Classification model:
Features: peak_mfl_amplitude, signal_width_axial, signal_width_circ,
signal_shape_factor, internal_external_flag,
pipe_wall_thickness, pipe_grade, pipe_diameter,
distance_from_weld, clock_position,
previous_run_signal (if available)
Target: defect_type (metal_loss, dent, lamination, mill_defect,
weld_anomaly, false_call)
Model: Gradient Boosted Trees (XGBoost)
Performance: 91% accuracy on GAIL validation set
(vs 72% for vendor's rule-based classification)
Critical metric: 98.5% recall on metal_loss class
(must not miss corrosion — integrity failures are catastrophic)Growth Rate Estimation
For pipelines with multiple ILI runs (common on GAIL and IOCL trunk lines with 3-5 year run intervals), AI models estimate corrosion growth rates by matching features across runs. Feature matching itself is a classification problem — same feature or different feature? — complicated by pig speed variations, sensor orientation changes, and new defects appearing between runs.

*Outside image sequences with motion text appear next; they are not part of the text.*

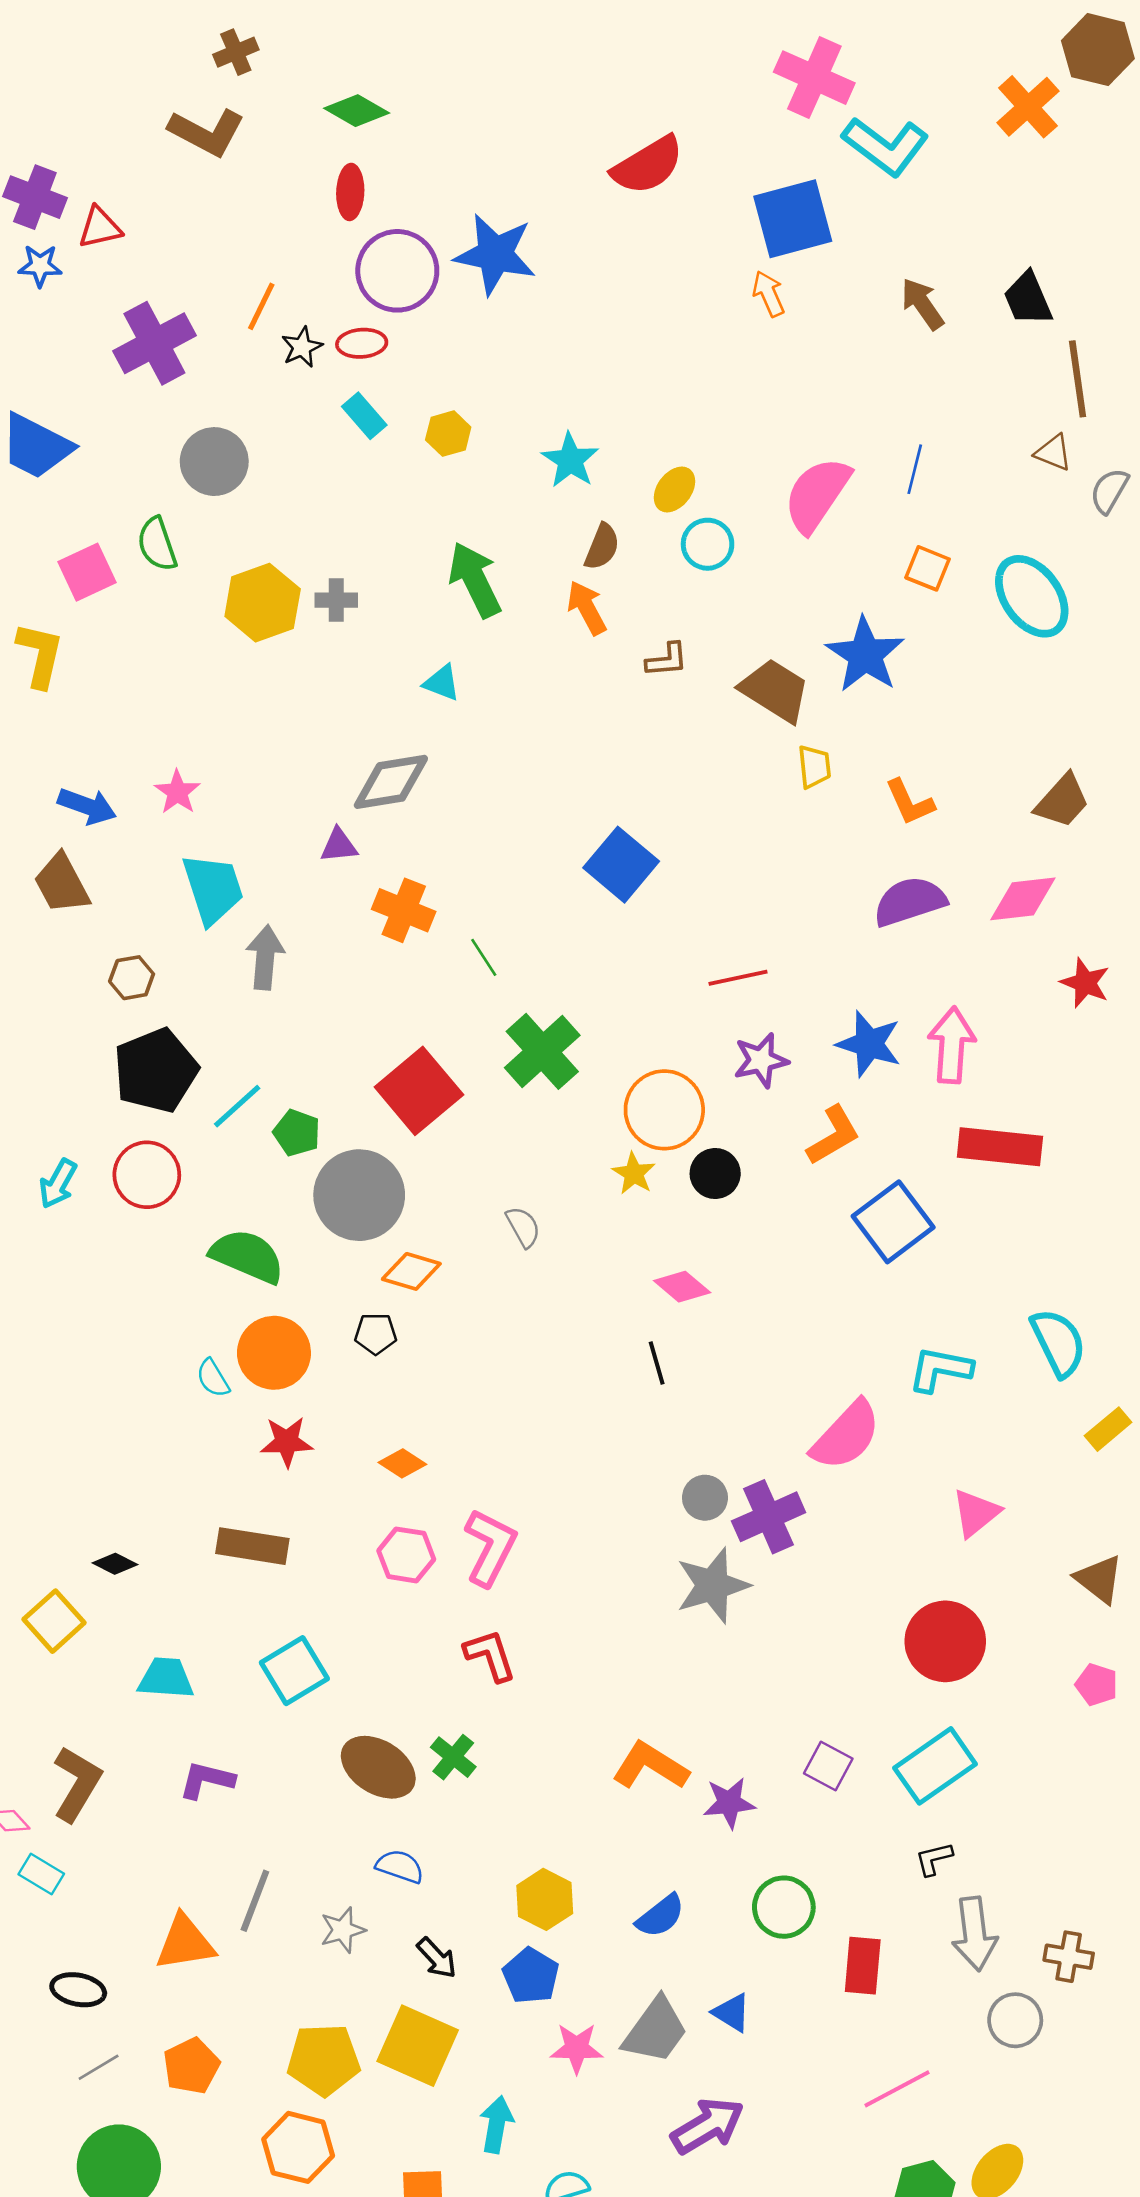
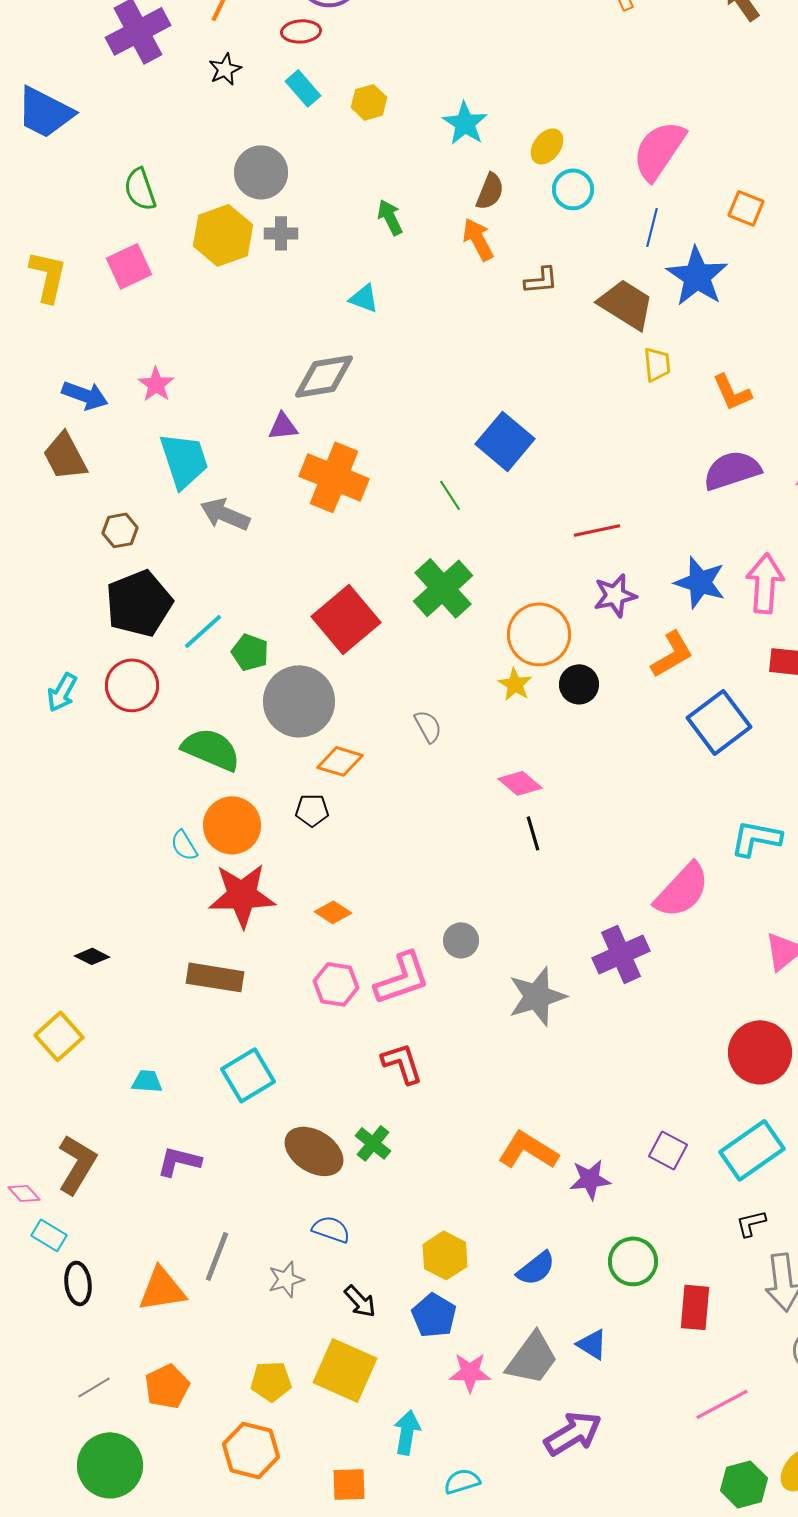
black star: (302, 347) -> (225, 69), moved
gray circle: (214, 462) -> (261, 172), moved
blue line: (915, 469) -> (652, 227), moved
pink square: (87, 572) -> (129, 266), moved
green arrow: (475, 580) -> (390, 217), size x0.6
orange cross: (404, 910) -> (334, 477), size x1.4
gray arrow: (265, 957) -> (225, 514), turned -72
green line: (484, 957) -> (450, 495), moved
pink diamond: (682, 1287) -> (520, 783), moved
red star: (287, 1442) -> (242, 895), size x1.6
gray circle: (705, 1498) -> (461, 940), moved
pink L-shape: (490, 1547) -> (402, 978), turned 44
black diamond: (115, 1564) -> (92, 956), moved
gray star: (713, 1585) -> (537, 996), moved
cyan trapezoid: (166, 1678) -> (147, 1081), size x0.7
black ellipse: (78, 1990) -> (78, 1283), moved, turned 72
yellow pentagon: (324, 2060) -> (271, 1381), size x0.7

| Growth Rate Method | Data Required | Accuracy (mm/year) | Limitation |
|---|---|---|---|
| **Box matching** (traditional) | 2+ runs | ±0.15 mm/yr | Mismatches common at feature clusters |
| Signal correlation matching | 2+ runs with raw signals | ±0.10 mm/yr | Requires vendor raw data access |
| ML probabilistic matching | 2+ runs + pipe tally | ±0.08 mm/yr | Needs training data from excavations |
| Bayesian growth model | 2+ runs + CP data + soil survey | ±0.05 mm/yr | Computationally intensive |
For IOCL's cross-country crude oil pipelines (Salaya-Mathura, Mundra-Panipat, Paradip-Haldia), where external corrosion is the dominant threat, growth rate models incorporating cathodic protection effectiveness and soil corrosivity data reduce the number of required excavations by 40-50% compared to vendor-recommended dig lists.
Cathodic Protection Monitoring and Under-Protection Detection
Cathodic protection (CP) is the primary corrosion mitigation for buried pipelines. The principle: maintain pipe-to-soil potential more negative than -850 mV (CSE) to suppress anodic dissolution. Simple in theory, complex in practice — CP effectiveness varies with soil resistivity, coating condition, interference from other structures (railways, power lines, neighboring pipelines), and rectifier output.
Open data/cathodic-protection-data.csv — each row is a CP survey reading: test post location, pipe-to-soil potential (on/off), soil resistivity, coupon current density, coating condition notes, and rectifier station data.
Spatial-Temporal CP Modeling
Traditional CP assessment: annual CIPS (Close Interval Potential Survey) — walking the pipeline with a trailing wire, measuring potential every 1-3 meters. This is a snapshot. Between surveys, CP effectiveness changes with seasons (soil moisture), rectifier aging, coating degradation, and third-party damage.
An AI model that interpolates between annual CIPS surveys using continuous remote monitoring data:
Continuous inputs (from rectifier RTUs, every 15 minutes):
rectifier_output_voltage, rectifier_output_current
test_post_potentials (at key locations, remote-read)
Periodic inputs (from CIPS, annually):
full spatial potential profile (every 1-3 meters)
soil resistivity profile
Static inputs:
coating_type, coating_age, pipe_depth
crossing_locations (roads, railways, rivers)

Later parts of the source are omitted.